Monday, October 13, 2008

Response.Redirect() & ASP.Net Pipeline

I've just finished debugging a fun a bug related my nHibernate code. Essentially I was getting an error that indicated that I was trying to associate a collection with more then one active nHibernate session.

This made no sense within my architechure. I am using a static session manager which essentially creates and caches nHibernate sessions on demand. It stores the session within HttpContext or within CallContext depending upon the environment its loaded in. I then implemented a very simple HttpModule which would flush and close the session after the request is done processing. I was relying upon the PostRequestHandlerExecute event to do this cleanup.

What I discovered is that in one of my pages which had a Response.Redirect() in it, this event is never actually being called. The solution is simple. Use the EndRequest event instead.

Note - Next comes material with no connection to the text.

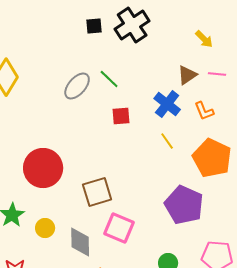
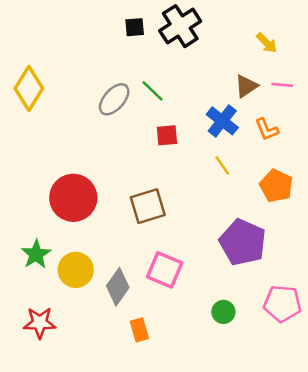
orange pentagon: (212, 158) -> (276, 186), size x0.7
brown square: (97, 192) -> (148, 206), moved
yellow circle: (45, 228) -> (76, 270), size x1.5
gray diamond: (80, 242) -> (118, 287), turned 36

One concern I have within the context of my nHibernate architecure is the idea of doing work on the database after the page has finished executing for the user. What happens if an error occurs? I might have shown the user that everything was ok but in fact it wasn't. I'd be curious if anyone has any advice about this one?

Enjoy
-Josh

2 comments:

seth said...

Hey, thanks for the post. I encountered a similar problem, and it looks like I will have to use the EndRequest event also. Unfortunately, I would like to be able to access session state which is not available in EndRequest. Just wondering if you or anyone else knows of a way to access session state from within an http module after response.redirect has been called?

Josh Berke said...

Quite welcome, off the top of my head I don't think its possible, at least not cleanly. By that point session state has already been written out.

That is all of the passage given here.